* Activity
Among the lines below, some may hold the word "governor"; state how many do, giving only the number.

* Supplied material
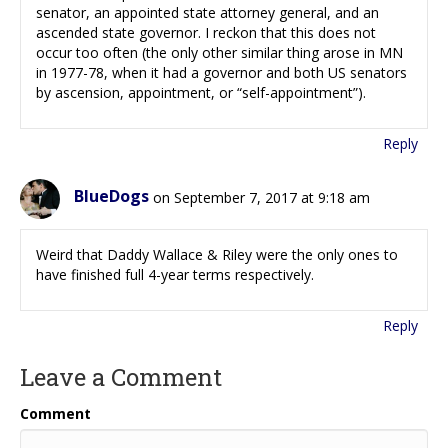
senator, an appointed state attorney general, and an
ascended state governor. I reckon that this does not
occur too often (the only other similar thing arose in MN
in 1977-78, when it had a governor and both US senators
by ascension, appointment, or “self-appointment”).
Reply
BlueDogs
on September 7, 2017 at 9:18 am
Weird that Daddy Wallace & Riley were the only ones to
have finished full 4-year terms respectively.
Reply
Leave a Comment
Comment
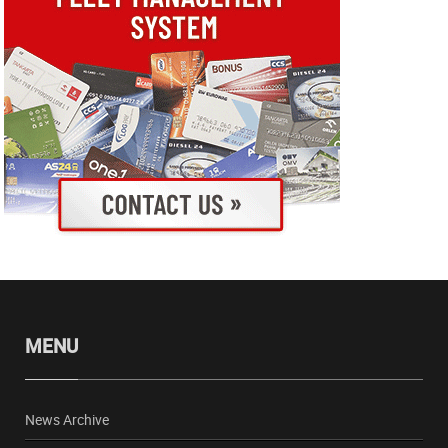
MENU
News Archive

* Exercise output
2